What is required – Your task is to repeat exactly the lines below between the line holding "INGREDIENTS" and the line holding "for additional", inclusive, and only those.

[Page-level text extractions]

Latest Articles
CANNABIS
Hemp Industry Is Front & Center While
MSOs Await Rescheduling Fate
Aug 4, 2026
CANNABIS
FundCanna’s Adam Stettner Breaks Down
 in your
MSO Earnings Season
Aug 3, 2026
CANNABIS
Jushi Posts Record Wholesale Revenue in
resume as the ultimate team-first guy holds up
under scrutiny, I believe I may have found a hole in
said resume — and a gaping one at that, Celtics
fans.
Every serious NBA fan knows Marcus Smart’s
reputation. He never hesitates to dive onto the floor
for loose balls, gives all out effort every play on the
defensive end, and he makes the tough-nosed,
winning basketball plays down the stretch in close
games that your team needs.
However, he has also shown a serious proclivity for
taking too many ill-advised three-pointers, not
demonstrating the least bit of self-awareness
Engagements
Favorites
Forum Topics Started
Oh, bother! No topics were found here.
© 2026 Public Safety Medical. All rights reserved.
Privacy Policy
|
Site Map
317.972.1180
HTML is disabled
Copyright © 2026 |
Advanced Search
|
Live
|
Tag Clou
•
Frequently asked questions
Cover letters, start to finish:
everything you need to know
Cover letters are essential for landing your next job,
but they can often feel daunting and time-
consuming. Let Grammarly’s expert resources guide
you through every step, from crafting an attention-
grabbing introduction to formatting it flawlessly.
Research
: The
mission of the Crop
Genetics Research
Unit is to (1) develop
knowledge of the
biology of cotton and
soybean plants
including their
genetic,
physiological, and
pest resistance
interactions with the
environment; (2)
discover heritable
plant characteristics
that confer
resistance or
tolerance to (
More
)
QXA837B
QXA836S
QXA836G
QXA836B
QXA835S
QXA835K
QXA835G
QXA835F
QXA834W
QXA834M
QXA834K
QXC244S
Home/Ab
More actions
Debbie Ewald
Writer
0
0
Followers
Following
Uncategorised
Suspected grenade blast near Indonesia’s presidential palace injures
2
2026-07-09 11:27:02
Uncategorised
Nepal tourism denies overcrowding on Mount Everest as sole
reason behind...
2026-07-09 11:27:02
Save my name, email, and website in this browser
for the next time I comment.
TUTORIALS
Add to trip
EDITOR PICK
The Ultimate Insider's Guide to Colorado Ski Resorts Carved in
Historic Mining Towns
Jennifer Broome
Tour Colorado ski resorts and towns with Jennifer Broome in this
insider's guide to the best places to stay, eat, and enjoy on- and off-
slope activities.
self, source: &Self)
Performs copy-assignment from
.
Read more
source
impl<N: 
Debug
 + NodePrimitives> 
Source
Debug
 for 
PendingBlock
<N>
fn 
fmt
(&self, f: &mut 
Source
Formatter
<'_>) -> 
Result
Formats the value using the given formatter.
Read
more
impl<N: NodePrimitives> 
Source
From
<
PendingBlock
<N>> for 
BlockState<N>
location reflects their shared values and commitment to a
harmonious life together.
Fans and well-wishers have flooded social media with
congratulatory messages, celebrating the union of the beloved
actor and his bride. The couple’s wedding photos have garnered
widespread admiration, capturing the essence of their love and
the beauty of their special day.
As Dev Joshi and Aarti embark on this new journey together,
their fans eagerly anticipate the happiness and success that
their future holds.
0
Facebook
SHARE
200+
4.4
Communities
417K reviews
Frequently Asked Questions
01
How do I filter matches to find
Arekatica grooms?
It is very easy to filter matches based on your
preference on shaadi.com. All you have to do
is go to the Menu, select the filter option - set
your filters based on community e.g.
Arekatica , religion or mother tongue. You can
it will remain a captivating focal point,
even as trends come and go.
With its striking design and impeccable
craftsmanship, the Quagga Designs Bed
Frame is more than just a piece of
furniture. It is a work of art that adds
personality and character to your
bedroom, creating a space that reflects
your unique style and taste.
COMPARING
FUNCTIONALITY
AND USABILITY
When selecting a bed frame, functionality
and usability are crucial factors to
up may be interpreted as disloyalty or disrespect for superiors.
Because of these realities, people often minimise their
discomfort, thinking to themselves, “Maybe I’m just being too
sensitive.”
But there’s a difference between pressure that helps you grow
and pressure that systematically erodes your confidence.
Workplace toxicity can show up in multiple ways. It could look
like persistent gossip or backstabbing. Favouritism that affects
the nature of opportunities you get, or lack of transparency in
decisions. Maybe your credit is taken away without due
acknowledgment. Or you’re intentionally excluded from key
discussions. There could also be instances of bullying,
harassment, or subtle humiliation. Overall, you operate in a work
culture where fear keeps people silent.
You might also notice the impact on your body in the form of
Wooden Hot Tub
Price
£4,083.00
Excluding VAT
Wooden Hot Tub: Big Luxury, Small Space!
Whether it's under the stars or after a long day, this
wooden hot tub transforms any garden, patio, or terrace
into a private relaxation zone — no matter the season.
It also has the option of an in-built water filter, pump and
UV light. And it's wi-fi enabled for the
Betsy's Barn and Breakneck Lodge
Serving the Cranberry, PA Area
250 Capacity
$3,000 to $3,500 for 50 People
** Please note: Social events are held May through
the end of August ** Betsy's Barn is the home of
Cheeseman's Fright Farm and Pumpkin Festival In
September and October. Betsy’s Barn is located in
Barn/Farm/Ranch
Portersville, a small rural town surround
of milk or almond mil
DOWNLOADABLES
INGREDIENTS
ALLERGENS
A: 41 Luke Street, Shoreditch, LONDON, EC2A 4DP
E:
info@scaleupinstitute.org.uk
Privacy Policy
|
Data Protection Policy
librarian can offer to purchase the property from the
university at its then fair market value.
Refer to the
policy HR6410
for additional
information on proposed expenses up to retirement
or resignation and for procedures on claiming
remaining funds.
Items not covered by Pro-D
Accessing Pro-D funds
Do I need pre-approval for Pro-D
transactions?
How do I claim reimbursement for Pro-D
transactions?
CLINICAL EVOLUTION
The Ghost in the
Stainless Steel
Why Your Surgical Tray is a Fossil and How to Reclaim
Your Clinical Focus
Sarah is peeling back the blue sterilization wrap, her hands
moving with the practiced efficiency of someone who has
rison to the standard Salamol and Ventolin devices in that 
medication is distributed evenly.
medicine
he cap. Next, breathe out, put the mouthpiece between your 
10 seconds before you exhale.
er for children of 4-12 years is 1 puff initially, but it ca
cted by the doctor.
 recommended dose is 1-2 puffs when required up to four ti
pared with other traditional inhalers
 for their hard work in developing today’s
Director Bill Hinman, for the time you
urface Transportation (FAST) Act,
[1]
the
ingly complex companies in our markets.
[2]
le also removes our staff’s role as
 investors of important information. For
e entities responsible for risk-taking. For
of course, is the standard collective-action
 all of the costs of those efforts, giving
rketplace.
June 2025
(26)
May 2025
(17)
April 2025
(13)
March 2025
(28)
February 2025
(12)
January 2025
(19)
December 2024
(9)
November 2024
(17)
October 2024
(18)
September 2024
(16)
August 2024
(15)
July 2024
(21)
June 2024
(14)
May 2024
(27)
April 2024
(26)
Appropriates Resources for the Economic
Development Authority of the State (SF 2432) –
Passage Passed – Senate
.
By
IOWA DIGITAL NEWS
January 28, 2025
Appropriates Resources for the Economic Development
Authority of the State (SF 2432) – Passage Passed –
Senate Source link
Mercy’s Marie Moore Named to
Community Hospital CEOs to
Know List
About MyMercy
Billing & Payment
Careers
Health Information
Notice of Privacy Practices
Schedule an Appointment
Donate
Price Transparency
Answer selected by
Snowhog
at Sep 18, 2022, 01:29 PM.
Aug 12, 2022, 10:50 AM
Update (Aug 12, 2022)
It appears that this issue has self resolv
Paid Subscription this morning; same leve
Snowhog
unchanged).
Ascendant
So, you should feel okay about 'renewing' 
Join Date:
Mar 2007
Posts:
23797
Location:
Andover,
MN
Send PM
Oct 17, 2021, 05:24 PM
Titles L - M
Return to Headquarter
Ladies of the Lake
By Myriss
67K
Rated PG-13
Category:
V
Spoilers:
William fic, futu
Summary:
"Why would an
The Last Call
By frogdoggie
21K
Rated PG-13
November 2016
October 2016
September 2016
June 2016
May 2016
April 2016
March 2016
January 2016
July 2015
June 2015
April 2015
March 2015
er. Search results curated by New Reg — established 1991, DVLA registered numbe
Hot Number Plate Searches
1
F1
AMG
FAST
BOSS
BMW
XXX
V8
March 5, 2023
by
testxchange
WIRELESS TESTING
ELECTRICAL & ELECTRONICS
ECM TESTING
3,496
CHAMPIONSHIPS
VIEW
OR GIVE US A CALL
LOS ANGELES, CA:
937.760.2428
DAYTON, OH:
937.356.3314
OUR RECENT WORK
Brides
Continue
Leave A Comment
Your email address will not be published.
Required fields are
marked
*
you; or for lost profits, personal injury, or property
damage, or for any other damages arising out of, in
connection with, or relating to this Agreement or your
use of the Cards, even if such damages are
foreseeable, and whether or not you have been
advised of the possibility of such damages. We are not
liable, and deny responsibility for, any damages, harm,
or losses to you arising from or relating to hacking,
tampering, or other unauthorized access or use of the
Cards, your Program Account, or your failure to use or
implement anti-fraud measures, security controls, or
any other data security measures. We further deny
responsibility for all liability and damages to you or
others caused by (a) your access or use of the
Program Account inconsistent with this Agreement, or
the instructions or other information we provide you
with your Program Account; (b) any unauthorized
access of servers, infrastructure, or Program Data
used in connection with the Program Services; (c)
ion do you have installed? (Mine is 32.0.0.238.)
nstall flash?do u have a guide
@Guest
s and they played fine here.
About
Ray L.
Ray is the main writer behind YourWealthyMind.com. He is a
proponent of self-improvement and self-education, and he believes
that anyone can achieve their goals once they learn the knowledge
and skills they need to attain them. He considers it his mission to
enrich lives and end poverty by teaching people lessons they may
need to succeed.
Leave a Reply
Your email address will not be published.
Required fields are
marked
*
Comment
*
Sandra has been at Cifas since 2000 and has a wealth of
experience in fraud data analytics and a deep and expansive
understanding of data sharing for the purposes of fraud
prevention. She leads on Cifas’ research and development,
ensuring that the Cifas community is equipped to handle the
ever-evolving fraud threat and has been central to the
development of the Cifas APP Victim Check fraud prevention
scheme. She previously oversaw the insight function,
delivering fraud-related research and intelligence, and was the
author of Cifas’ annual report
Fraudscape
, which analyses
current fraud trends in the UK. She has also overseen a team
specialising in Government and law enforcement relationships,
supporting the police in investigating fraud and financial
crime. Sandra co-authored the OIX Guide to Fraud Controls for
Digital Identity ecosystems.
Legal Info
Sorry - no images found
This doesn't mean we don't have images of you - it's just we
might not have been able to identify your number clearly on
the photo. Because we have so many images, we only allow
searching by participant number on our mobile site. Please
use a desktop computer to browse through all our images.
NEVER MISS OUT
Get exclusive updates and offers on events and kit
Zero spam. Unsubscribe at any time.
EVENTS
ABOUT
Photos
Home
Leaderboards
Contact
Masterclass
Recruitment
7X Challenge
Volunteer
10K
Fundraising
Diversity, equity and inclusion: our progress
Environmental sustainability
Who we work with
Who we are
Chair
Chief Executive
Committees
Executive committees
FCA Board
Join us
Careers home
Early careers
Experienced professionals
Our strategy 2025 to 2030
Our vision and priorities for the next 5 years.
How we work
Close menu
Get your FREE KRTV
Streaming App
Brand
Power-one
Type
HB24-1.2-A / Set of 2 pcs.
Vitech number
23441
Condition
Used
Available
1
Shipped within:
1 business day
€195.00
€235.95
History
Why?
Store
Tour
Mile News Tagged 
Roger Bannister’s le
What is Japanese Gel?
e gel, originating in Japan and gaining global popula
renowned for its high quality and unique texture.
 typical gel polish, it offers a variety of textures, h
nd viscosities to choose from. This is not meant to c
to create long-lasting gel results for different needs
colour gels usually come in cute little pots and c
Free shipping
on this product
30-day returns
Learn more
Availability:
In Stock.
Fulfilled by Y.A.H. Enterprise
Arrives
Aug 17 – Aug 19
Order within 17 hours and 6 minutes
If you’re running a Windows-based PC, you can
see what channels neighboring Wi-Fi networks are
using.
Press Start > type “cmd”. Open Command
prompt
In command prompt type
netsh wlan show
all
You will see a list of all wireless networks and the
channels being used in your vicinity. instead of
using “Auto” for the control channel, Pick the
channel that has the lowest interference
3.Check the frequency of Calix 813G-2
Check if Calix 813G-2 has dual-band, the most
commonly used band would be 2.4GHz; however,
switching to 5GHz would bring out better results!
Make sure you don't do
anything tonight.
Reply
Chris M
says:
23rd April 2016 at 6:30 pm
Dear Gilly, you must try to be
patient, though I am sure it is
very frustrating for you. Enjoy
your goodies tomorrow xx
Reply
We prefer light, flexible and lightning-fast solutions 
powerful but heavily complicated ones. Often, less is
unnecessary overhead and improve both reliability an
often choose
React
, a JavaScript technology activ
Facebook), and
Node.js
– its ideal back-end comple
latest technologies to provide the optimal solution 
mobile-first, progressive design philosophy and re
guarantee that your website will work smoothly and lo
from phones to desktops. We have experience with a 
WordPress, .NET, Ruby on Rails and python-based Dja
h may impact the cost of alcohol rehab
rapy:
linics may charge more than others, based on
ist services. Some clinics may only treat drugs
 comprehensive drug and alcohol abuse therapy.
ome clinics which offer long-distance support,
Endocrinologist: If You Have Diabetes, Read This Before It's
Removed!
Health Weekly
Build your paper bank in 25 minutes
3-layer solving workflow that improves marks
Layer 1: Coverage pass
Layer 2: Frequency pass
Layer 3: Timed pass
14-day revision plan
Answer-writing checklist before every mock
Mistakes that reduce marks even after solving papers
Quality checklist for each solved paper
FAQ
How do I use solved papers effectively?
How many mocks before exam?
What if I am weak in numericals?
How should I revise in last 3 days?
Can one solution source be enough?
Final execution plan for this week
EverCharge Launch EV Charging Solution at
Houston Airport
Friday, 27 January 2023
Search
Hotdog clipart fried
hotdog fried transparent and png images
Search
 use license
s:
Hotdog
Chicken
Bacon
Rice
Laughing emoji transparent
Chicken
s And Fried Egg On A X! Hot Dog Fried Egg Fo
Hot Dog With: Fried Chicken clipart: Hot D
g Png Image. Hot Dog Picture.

Answer box –
INGREDIENTS
ALLERGENS
A: 41 Luke Street, Shoreditch, LONDON, EC2A 4DP
E:
info@scaleupinstitute.org.uk
Privacy Policy
|
Data Protection Policy
librarian can offer to purchase the property from the
university at its then fair market value.
Refer to the
policy HR6410
for additional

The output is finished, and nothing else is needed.